Это фотоальбом, который вела Алевтина Степановна – та самая бухгалтерша, что выручала с подработкой и дорогими платьями. Она вела его, пока была жива: все-таки схватила инфаркт на рабочем месте. В толстой, неказистой книжке с фотографиями пряталась вся я – с детских лет и до шестнадцатилетнего возраста. Старые фотки с утренников и из летних лагерей, общие фотографии с классом из театра и наши с Майей в гостях у Алевтины Степановны. Майя, кстати, подложила еще один снимок с тех самых соревнований, где мы познакомились с Никитой. Нашла в интернете.
Пусть это немного, но все, что у меня есть. Все, что дорого.

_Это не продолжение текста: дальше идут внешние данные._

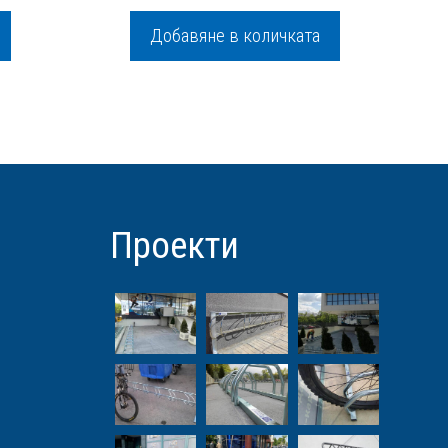
u
t
€
Добавяне в количката
o
f
5
лв..
..
Проекти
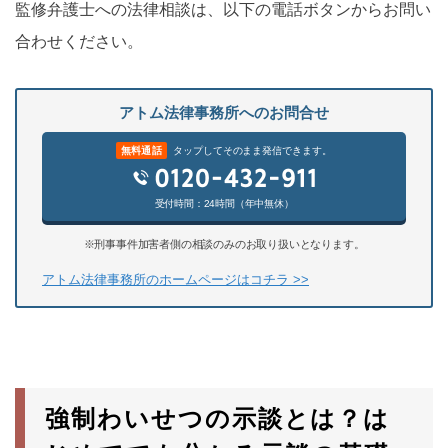
監修弁護士への法律相談は、以下の電話ボタンからお問い
合わせください。
アトム法律事務所へのお問合せ
無料通話
タップしてそのまま発信できます。
受付時間：24時間（年中無休）
※刑事事件加害者側の相談のみのお取り扱いとなります。
アトム法律事務所のホームページはコチラ >>
強制わいせつの示談とは？は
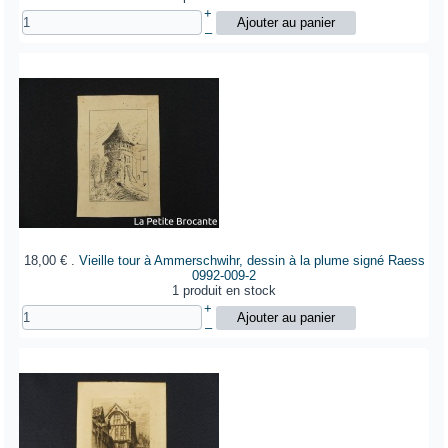
+
–
18,00 €
.
Vieille tour à Ammerschwihr, dessin à la plume signé Raess
0992-009-2
1 produit en stock
+
–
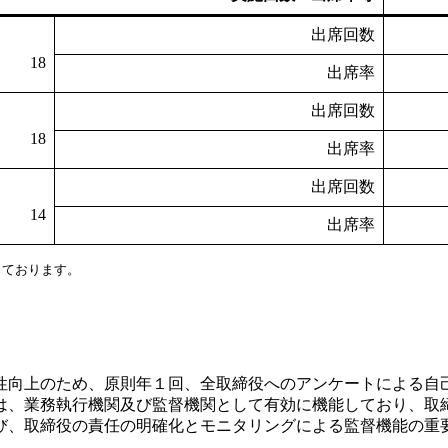
出席回数
18
出席率
出席回数
18
出席率
出席回数
14
出席率
しております。
性向上のため、原則年１回、全取締役へのアンケートによる自
会は、業務執行機関及び監督機関として有効に機能しており、
び、取締役の責任の明確化とモニタリングによる監督機能の重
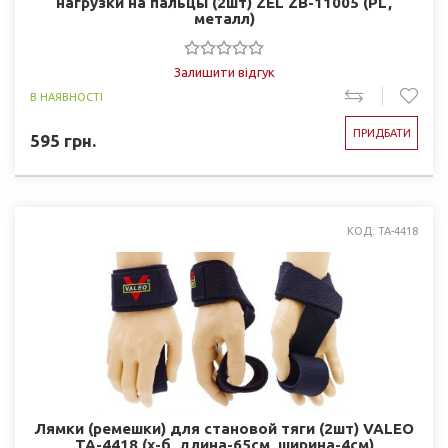
нагрузки на пальцы (2шт) ZEL ZB-11005 (PL,
металл)
Залишити відгук
В НАЯВНОСТІ
ПРИДБАТИ
595
грн.
КОД: TA-4418
Лямки (ремешки) для становой тяги (2шт) VALEO
TA-4418 (х-б, длина-65см, ширина-4см)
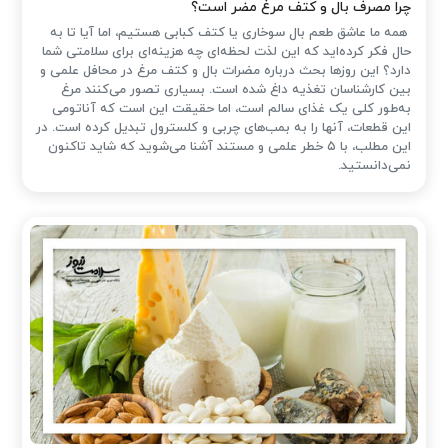
چرا مصرف بال و کتف مرغ مضر است؟
همه ما عاشق طعم بال سوخاری یا کتف کبابی هستیم، اما آیا تا به
حال فکر کرده‌اید که این لذت لحظه‌ای چه هزینه‌ای برای سلامتی شما
دارد؟ این روزها بحث درباره مضرات بال و کتف مرغ در محافل علمی و
بین کارشناسان تغذیه داغ شده است. بسیاری تصور می‌کنند مرغ
به‌طور کلی یک غذای سالم است، اما حقیقت این است که آناتومی
این قطعات، آنها را به بمب‌های چربی و کلسترول تبدیل کرده است. در
این مطلب، با ۵ خطر علمی و مستند آشنا می‌شوید که شاید تاکنون
نمی‌دانستید.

– Какой пухлый карапуз, – смеется Никита над моей детской фотографией, я там в пачке изображаю балерину.
Сама хихикаю, сама тону в воспоминаниях, ныряю без остатка вместе с Никитой, который крепко держит за руку. Понимаю, что плачу, лишь когда слезы капают на страничку альбома. Быстро стираю их, чуть отворачиваюсь, чтобы не увидел, но он нежно касается подбородка.

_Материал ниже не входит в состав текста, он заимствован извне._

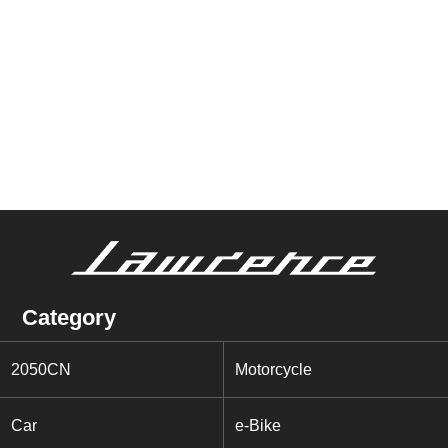
Category
2050CN
Motorcycle
Car
e-Bike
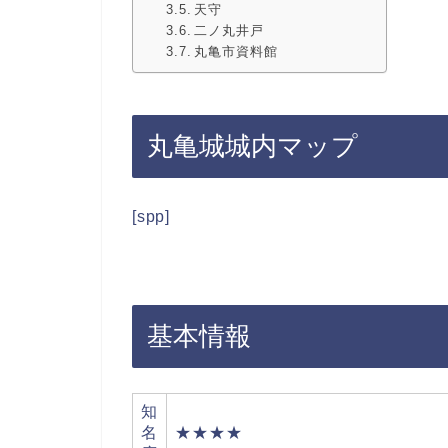
天守
二ノ丸井戸
丸亀市資料館
丸亀城城内マップ
[spp]
基本情報
知
名
★★★★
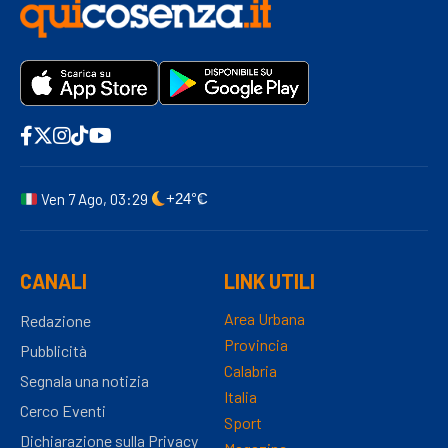
Ven 7 Ago, 03:29
+24°C
CANALI
LINK UTILI
Area Urbana
Redazione
Provincia
Pubblicità
Calabria
Segnala una notizia
Italia
Cerco Eventi
Sport
Dichiarazione sulla Privacy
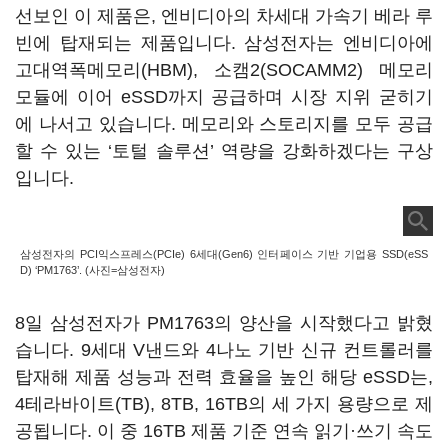
선보인 이 제품은, 엔비디아의 차세대 가속기 베라 루
빈에 탑재되는 제품입니다. 삼성전자는 엔비디아에
고대역폭메모리(HBM), 소캠2(SOCAMM2) 메모리
모듈에 이어 eSSD까지 공급하며 시장 지위 굳히기
에 나서고 있습니다. 메모리와 스토리지를 모두 공급
할 수 있는 ‘토털 솔루션’ 역량을 강화하겠다는 구상
입니다.
삼성전자의 PCI익스프레스(PCIe) 6세대(Gen6) 인터페이스 기반 기업용 SSD(eSS
D) ‘PM1763’. (사진=삼성전자)
8일 삼성전자가 PM1763의 양산을 시작했다고 밝혔
습니다. 9세대 V낸드와 4나노 기반 신규 컨트롤러를
탑재해 제품 성능과 전력 효율을 높인 해당 eSSD는,
4테라바이트(TB), 8TB, 16TB의 세 가지 용량으로 제
공됩니다. 이 중 16TB 제품 기준 연속 읽기·쓰기 속도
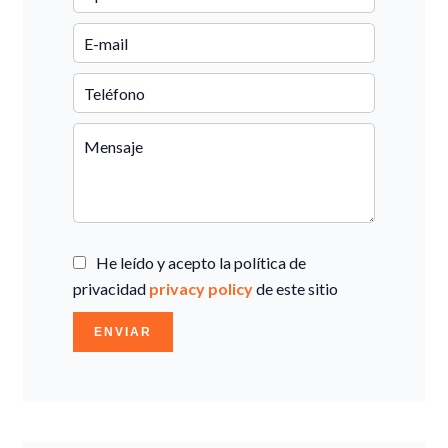
He leído y acepto la política de
privacidad
privacy policy
de este sitio
ENVIAR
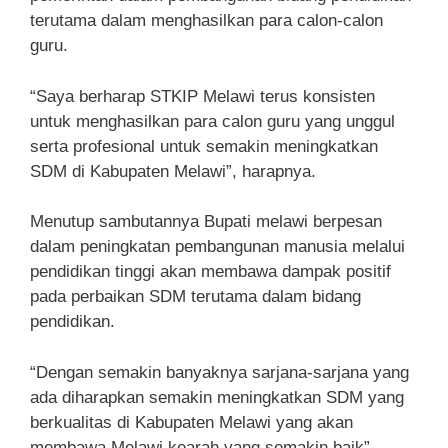
terutama dalam menghasilkan para calon-calon
guru.
“Saya berharap STKIP Melawi terus konsisten
untuk menghasilkan para calon guru yang unggul
serta profesional untuk semakin meningkatkan
SDM di Kabupaten Melawi”, harapnya.
Menutup sambutannya Bupati melawi berpesan
dalam peningkatan pembangunan manusia melalui
pendidikan tinggi akan membawa dampak positif
pada perbaikan SDM terutama dalam bidang
pendidikan.
“Dengan semakin banyaknya sarjana-sarjana yang
ada diharapkan semakin meningkatkan SDM yang
berkualitas di Kabupaten Melawi yang akan
membawa Melawi kearah yang semakin baik”,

– Посмотри на меня, – просит вкрадчивым голосом, ловит взгляд.
И его лицо вдруг быстро расплывается, потому что я начинаю реветь белугой.
– Вот за это я тебя люблю, – говорит, прижимая ближе, позволяя забраться с ногами к нему, утешает, убаюкивает, как маленькую.
– За… за-а то, что р-рёва? – заикаясь и захлебываясь, бормочу несвязно.
– За то, что ты настоящая.
От его простых слов я и вовсе завываю.
– Ну что ты сделаешь! – посмеивается он. – Может, я слишком редко говорю, что люблю тебя? Могу повторять каждый день.
– Не-нет, – вытираю пальцами щеки, облизываю соленые губы, шмыгаю носом, – н-не надо! Тогда слова обесценятся.
– Хорошо-хорошо, – сдается Никита. – Спасибо за такой увлекательный экскурс в твою жизнь.
– У меня есть еще кое-что, – выдохнув, шепчу уже сдержаннее, почти ровным голосом.
Майя скинула только вчера. Я и забыла, что она откопала в прошлом году эту запись с шоу талантов. Мне там лет десять, я пою – редкое зрелище. Песенку про морского дьявола и моряка, которого успела позабыть, потому что он долго плавал. Заливисто так, с душой.
– Слушай, надеюсь, обо мне-то хоть не забудешь, пока я на Кубке Европы в марте буду? – отсмеявшись, спрашивает Никита.
Это похоже на риторический вопрос. Но затем его лицо вдруг меняется, хитрая улыбка поселяется в уголках губ.
– А давай ты поедешь со мной? Возьмешь отпуск или к чертям уволишься? Я же знаю, ты обсуждала с Майей поступление в ветеринарку! Тебе нужно готовиться, наймем репетиторов, мы…
– Воу-воу, полегче. Я за тобой не успеваю.
Я поднимаю руки, потому что честно пытаюсь переварить услышанное. Никита выдыхает, а после смеется и зарывается носом в шею, щекочет губами.
– Просто с тобой хочется всего и сразу.
Я улыбаюсь в потолок и робко шепчу, что подумаю. Сердце бьется быстрее, и я делаю глубокий вдох.
– Я ведь никому не говорила, что люблю. А теперь жалею об этом, потому что Алевтина Степановна так и не узнала. Майя с Ирой делают так много, но тоже не слышат от меня доброго слова. Я больше не хочу бояться, эти слова не проклятие. Я люблю тебя очень сильно, – произношу со всей страстью и нахожу его глаза.
Лед вспыхивает пламенем. В один миг. И именно сейчас нас прерывают. Майя бросает быстрое «извините» и исчезает за дверью.
– Ой, все с ними понятно, пчелка! – Макс же бесцеремонно врывается в комнату. – Так и скажите, чтобы мы по домам шли.
Вот только расходиться никто не спешит. Мы с Никитой спускаемся, как раз когда Майя вспоминает про настольную игру «Активити», которую принесла с собой. В результате турнир затягивается еще на два часа, а я чуть живот не надрываю от смеха, пока Волк носится по залу и не понимает, что отец Никиты, изображая вампира, просто выполняет задание с карточки и не собирается всерьез нападать на кого-то из нас.
Валера с девушкой прощаются с нами первыми, им рано утром еще самолетом лететь – так они говорят. Правда, остальные тоже быстро собираются следом. Макс с Майей уходят последними, потому что Клео снова устраивает истерику, не желая расставаться с Волком. Приходится ребятам обоих на ночь забрать.
В тот миг, когда мы с Никитой остаемся во всем доме одни, что-то в его настроении неуловимо меняется. Я это чувствую и широко улыбаюсь. Хватаю Горского за локоть, взбегаю по лестнице, но он вдруг тянет меня обратно.